Each record below should be returned word for word, with no pictures included.

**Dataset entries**
_ _ _ _ _ _ _

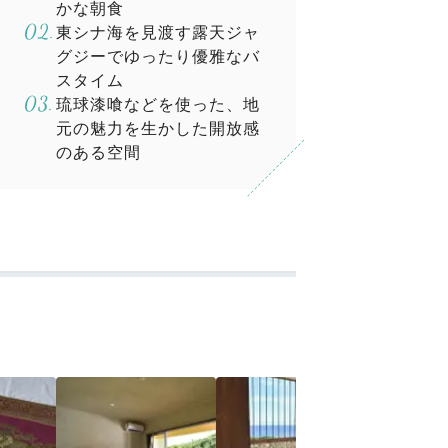
かな朝食
東シナ海を見渡す露天ジャ
グジーでゆったり優雅なバ
スタイム
琉球漆喰などを使った、地
元の魅力を生かした開放感
のある空間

_ _ _ _ _ _ _

**Solution to this exercise**
かな朝食
東シナ海を見渡す露天ジャ
グジーでゆったり優雅なバ
スタイム
琉球漆喰などを使った、地
元の魅力を生かした開放感
のある空間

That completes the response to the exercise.